| Assignment |
Below is a listing with pictures. Repeat exactly the lines starting at the one holding "AIワーカー機能であなただけのAI社員をつくろう！" and going on through the one holding "郏守拙抬头，看着远处的星", and leave every picture out.

| Source material |
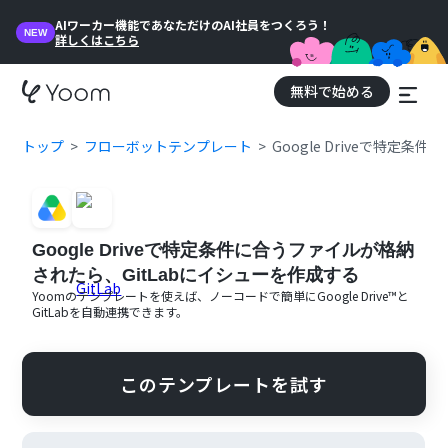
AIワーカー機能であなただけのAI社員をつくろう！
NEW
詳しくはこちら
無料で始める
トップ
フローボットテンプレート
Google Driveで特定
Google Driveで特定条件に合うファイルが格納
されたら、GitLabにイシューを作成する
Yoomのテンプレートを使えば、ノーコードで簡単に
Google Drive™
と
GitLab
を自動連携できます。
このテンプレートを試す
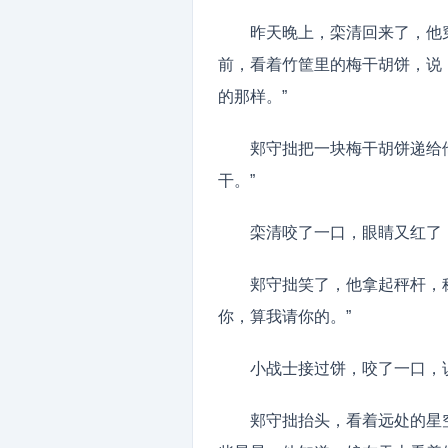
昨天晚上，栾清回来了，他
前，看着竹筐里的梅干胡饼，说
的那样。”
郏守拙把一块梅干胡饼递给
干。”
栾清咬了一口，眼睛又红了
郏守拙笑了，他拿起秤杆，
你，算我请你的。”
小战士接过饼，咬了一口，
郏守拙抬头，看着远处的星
...
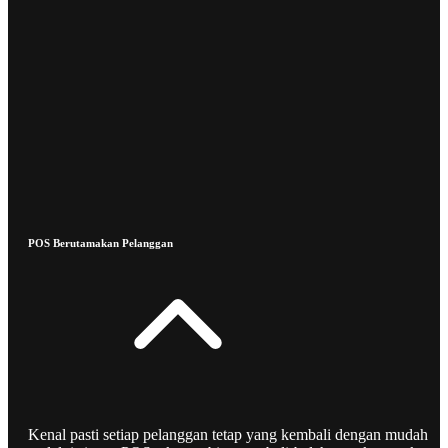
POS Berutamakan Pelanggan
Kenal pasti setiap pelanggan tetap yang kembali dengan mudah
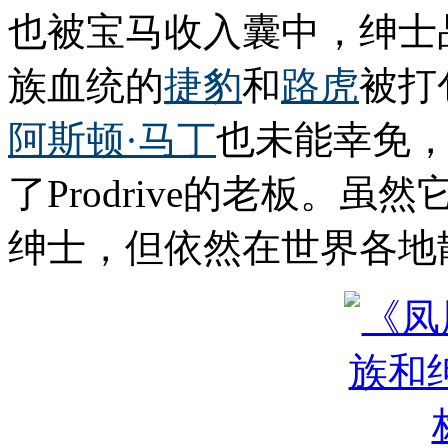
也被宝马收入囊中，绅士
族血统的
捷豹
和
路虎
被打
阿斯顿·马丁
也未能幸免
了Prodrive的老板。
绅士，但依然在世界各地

| Exercise answer |
AIワーカー機能であなただけのAI社員をつくろう！
NEW
詳しくはこちら
無料で始める
トップ
フローボットテンプレート
Google Driveで特定
Google Driveで特定条件に合うファイルが格納
されたら、GitLabにイシューを作成する
Yoomのテンプレートを使えば、ノーコードで簡単に
Google Drive™
と
GitLab
を自動連携できます。
このテンプレートを試す
昨天晚上，栾清回来了，他
前，看着竹筐里的梅干胡饼，说
的那样。”
郏守拙把一块梅干胡饼递给
干。”
栾清咬了一口，眼睛又红了
郏守拙笑了，他拿起秤杆，
你，算我请你的。”
小战士接过饼，咬了一口，
郏守拙抬头，看着远处的星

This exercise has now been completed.